NAT Slipstreaming made an Easy Path for Remote Attackers

We disconnect our devices to protect them from cyberattacks but, from now, this is no longer a solid plan to protect them from remote attackers

Researchers have uncovered a new version of a known network-address translation(NAT) slipstreaming attack. With this remote attackers can reach multiple internal network devices, even if those devices don’t have access to the internet. 

Chief Security Officer and Co-founder of Openpath Security, Samy Kamkar and researchers from Armis said that attackers can execute an attack by simply convincing one target with internet access on the network to click on a malicious link. 

From there, they can gain access to non-exposed endpoints and without any further social engineering they can access unmanaged devices like industrial controllers. 

The process of connecting internal network devices to the outside internet is called NAT. To share a single public IP address, it allows a router to securely allow multiple devices to make a connection with it. To provide better perimeter cybersecurity, NAT functions are combined with firewalls. 

Overview of NAT Slipstreaming:-

In november, it is revealed in an original NAT Slipstreaming attack that via social engineering and other tactics, an attacker persuades a victim to visit a specially crafted website. When a victim within an internal network clicks on it, it takes him to the attacker’s website. 

After that, the website in turn fools the victim network’s NAT and opens an incoming path from the internet to the victim’s device.

Kamkar also said that Slipstreaming is entirely automated and works cross-browser, which is why it is easy to exploit. Other than visiting the victim site, it doesn’t require any user interaction. 

The victim’s device must also have an Application Level Gateway (ALG) connection-tracking mechanism enabled because it is necessary to launch an attack. It is usually built into NATs.  

Without including HTTP or other headers, this attack takes advantage of arbitrary control of the data portion of some TCP and UDP packets. Attackers use this new packet-technique across all modern and older browsers. 

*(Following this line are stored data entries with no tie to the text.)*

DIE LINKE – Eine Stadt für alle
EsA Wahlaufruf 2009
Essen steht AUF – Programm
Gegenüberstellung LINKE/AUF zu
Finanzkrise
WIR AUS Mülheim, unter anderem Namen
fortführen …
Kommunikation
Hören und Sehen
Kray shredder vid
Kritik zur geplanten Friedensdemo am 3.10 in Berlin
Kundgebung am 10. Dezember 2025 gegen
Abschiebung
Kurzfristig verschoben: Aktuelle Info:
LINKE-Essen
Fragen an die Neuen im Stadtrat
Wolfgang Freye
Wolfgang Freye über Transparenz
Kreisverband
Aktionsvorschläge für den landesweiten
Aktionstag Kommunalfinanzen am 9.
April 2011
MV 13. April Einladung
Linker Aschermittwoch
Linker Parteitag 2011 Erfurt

In the attack, a Javascript code running in the victim’s browser sends out traffic to the attacker’s server. This traffic transverses through the network’s NAT/firewall. 

Researchers explained that attackers crafted this traffic to fool NAT. They crafted this traffic in such a way that NAT believed this traffic actually originated from an application that requires a second connection to take place. This second connection, directly from the internet can lead an attacker to access any service on the victim’s device.